What I miss here? How to search through any elements in this field?

Your SQL statements, or the LIKE '%a%' and LIKE '%full%', are good.

But the wpdb::prepare()‘s documentation says, “Literal percentage signs (%) in the query string must be written as %%“, hence you should actually use LIKE '%%a%%' and LIKE '%%full%%'.

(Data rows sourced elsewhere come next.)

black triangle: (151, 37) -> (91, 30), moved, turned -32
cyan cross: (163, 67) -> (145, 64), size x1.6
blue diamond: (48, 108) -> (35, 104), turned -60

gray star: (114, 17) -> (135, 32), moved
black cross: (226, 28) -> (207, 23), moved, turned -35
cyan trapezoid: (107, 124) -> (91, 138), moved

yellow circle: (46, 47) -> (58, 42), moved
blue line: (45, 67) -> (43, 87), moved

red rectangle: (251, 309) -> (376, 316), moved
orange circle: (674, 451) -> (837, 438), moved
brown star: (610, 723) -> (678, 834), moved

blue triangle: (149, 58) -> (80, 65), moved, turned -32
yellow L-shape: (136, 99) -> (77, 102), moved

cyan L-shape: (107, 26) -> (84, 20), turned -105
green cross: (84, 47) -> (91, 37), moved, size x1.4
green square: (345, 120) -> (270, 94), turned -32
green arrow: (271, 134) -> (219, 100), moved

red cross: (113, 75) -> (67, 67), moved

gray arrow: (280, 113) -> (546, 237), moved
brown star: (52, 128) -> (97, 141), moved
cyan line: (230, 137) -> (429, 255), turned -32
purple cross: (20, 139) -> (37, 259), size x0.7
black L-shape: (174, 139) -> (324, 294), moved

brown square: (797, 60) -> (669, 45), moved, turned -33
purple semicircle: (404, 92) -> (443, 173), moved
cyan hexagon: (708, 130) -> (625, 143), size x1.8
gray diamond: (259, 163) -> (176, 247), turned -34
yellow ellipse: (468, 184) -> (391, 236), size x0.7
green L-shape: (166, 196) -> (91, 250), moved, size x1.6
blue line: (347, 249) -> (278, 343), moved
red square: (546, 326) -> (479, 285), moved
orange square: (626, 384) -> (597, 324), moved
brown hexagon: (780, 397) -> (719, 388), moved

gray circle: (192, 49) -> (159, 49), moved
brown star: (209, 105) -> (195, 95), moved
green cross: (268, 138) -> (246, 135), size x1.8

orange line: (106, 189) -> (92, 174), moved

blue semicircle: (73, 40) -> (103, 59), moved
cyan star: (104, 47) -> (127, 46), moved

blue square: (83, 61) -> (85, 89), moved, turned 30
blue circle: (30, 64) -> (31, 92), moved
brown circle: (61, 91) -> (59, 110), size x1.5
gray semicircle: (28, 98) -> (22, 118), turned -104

But then the documentation also says that:

Percentage wildcards (for example, to use in LIKE syntax) must be
passed via a substitution argument containing the complete LIKE
string, these cannot be inserted directly in the query string. Also
see
wpdb::esc_like().

Therefore with wpdb::prepare(), you would want to do it like so which is based on the example in the esc_like()‘s documentation:

Additionally, instead of hard-coding the table name (wp_postmeta), I used $wpdb->postmeta — it’s a core property and is equivalent to {$wpdb->prefix}postmeta used in a double-quoted string "like this".

$wild = '%';
$find = 'full';
$like = $wild . $wpdb->esc_like( $find ) . $wild; // build the complete LIKE string

// I wrapped the statement for brevity.
$query = $wpdb->prepare( "
    SELECT meta_value
    FROM $wpdb->postmeta
    WHERE meta_key = 'job_bm_job_type'
        AND meta_value LIKE %s
    LIMIT 1
", $like );

Why exactly %a% worked, but %full% did not work

  • %full% starts with %f which is one of the supported placeholders for wpdb::prepare() (the other two placeholders are %s and %d).

    And because the prepare() method detected a placeholder in the query and yet you didn’t specify the 2nd parameter for that method, then it returned an empty string and thus no query was made.

    But yes, that %f was mistakenly seen as a placeholder, which is a reason why %% should be used for literal percentage signs in the query.

  • %a% worked because it does not start with a supported placeholder and thus the prepare() method treated the % as literal percentage signs. (But MySQL treated them as wildcards)

So in response to your answer, adding the \" worked because it changed the %f to %\"f (or just %"f when passed to MySQL), which makes it no longer a placeholder.

But then I advise you to use the “complete LIKE string” approach as you could see in my example above.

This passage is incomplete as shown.